> _TASK REQUIREMENTS_:
All lines with the word "monde" must be pulled from the entries below.

> _DATASET RECORDS_:
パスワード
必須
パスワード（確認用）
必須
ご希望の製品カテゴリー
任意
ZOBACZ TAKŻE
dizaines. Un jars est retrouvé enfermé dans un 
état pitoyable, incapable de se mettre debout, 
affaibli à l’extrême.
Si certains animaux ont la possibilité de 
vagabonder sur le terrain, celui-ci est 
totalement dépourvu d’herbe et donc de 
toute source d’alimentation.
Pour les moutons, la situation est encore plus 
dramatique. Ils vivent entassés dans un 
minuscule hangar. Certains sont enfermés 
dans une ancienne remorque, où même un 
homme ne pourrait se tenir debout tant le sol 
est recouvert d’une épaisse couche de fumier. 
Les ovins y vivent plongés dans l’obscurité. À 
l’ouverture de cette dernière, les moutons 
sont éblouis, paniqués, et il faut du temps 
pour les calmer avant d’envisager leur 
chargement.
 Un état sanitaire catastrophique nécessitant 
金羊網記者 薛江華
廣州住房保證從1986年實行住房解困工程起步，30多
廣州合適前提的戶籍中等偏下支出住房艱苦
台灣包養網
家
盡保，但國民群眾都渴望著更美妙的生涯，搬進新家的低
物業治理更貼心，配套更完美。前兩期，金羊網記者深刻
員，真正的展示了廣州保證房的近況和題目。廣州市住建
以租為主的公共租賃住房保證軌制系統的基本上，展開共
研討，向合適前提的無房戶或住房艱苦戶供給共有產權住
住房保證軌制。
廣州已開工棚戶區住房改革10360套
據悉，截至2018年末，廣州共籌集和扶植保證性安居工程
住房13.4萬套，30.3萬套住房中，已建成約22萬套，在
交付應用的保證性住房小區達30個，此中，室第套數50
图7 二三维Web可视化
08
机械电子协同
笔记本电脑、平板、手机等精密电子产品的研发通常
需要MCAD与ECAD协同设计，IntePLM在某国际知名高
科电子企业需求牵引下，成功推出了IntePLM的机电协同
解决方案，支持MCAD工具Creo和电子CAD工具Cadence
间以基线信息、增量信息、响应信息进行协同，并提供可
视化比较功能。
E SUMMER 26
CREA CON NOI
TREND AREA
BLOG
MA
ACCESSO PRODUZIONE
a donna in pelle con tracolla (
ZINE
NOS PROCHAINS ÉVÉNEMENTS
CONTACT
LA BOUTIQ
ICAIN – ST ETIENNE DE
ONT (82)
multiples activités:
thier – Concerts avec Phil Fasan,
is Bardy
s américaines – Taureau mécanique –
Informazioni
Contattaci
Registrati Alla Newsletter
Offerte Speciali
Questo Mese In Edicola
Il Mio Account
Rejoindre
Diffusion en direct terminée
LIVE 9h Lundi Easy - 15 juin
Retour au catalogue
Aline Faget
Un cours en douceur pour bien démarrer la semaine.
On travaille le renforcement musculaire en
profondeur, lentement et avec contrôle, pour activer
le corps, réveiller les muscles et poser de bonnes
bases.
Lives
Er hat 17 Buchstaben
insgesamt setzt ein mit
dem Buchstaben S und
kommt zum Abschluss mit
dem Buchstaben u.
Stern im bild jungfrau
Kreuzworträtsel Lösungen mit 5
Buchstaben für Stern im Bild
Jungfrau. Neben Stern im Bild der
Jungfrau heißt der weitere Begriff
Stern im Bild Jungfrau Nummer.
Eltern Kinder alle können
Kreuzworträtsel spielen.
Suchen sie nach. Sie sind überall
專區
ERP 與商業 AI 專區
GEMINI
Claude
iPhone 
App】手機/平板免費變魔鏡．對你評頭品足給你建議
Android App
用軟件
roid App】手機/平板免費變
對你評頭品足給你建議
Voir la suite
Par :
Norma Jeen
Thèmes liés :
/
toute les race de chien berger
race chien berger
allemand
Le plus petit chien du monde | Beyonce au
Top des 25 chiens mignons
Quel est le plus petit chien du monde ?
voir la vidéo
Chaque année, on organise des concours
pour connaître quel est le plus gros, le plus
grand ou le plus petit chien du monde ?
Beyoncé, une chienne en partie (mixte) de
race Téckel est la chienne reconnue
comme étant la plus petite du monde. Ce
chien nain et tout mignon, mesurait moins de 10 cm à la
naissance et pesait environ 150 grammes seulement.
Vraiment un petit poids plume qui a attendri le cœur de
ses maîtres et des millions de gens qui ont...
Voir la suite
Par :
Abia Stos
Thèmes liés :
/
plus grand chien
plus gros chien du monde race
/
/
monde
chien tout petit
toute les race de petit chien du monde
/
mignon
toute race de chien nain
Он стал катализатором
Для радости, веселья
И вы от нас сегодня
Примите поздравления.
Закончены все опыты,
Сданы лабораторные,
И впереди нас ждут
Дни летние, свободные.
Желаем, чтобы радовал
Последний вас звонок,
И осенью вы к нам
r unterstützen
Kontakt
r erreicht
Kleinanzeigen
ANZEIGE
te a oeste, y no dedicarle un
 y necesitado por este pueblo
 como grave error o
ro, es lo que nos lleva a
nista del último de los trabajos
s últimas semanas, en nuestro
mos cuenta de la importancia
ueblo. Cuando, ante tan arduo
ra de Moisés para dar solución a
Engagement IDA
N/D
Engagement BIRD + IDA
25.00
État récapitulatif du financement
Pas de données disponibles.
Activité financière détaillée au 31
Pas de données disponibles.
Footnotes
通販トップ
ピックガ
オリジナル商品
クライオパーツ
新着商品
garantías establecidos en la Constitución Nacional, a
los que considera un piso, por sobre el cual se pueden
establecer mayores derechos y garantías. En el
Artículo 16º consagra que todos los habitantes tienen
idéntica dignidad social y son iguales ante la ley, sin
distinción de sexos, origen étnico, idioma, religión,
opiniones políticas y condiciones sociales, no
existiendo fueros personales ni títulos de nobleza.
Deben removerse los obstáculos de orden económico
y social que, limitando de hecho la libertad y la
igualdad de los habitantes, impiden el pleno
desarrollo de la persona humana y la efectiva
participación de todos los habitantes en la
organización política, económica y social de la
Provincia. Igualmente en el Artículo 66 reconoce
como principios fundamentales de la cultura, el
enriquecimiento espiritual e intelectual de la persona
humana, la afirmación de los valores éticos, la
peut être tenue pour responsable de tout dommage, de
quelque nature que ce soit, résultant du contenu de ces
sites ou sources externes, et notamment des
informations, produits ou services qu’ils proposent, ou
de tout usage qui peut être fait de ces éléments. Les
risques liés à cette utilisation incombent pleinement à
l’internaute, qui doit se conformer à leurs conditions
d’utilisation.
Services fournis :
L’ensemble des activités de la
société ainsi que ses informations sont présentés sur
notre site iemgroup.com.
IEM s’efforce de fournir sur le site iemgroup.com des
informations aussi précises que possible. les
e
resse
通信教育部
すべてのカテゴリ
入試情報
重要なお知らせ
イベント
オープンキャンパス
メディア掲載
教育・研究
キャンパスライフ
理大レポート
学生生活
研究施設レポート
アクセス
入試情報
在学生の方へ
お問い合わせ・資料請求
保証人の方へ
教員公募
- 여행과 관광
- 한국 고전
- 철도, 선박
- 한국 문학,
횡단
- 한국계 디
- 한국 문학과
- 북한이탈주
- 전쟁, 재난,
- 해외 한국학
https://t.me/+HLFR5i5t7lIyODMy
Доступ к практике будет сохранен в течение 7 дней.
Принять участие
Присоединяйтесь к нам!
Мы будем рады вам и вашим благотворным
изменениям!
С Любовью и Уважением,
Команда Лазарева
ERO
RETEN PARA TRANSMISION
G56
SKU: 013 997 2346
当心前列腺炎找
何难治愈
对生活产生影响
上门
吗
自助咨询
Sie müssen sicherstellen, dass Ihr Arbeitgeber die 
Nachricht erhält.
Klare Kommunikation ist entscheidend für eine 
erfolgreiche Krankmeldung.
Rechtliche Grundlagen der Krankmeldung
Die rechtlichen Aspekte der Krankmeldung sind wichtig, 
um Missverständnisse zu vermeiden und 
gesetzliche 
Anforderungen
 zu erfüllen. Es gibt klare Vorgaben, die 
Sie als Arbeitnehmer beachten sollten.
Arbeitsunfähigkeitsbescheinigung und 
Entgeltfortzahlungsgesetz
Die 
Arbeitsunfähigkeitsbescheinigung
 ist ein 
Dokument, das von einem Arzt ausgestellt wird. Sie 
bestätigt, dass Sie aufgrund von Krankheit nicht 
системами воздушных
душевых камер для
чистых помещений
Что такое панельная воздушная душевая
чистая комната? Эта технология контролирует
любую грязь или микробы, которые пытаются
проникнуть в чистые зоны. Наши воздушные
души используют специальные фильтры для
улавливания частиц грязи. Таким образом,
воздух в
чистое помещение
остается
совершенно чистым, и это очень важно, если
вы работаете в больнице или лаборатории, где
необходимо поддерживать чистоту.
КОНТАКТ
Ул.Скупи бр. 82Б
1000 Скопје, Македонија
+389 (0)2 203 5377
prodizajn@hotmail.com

> _SOLUTION_:
Le plus petit chien du monde | Beyonce au
Quel est le plus petit chien du monde ?
grand ou le plus petit chien du monde ?
comme étant la plus petite du monde. Ce
plus gros chien du monde race
monde
toute les race de petit chien du monde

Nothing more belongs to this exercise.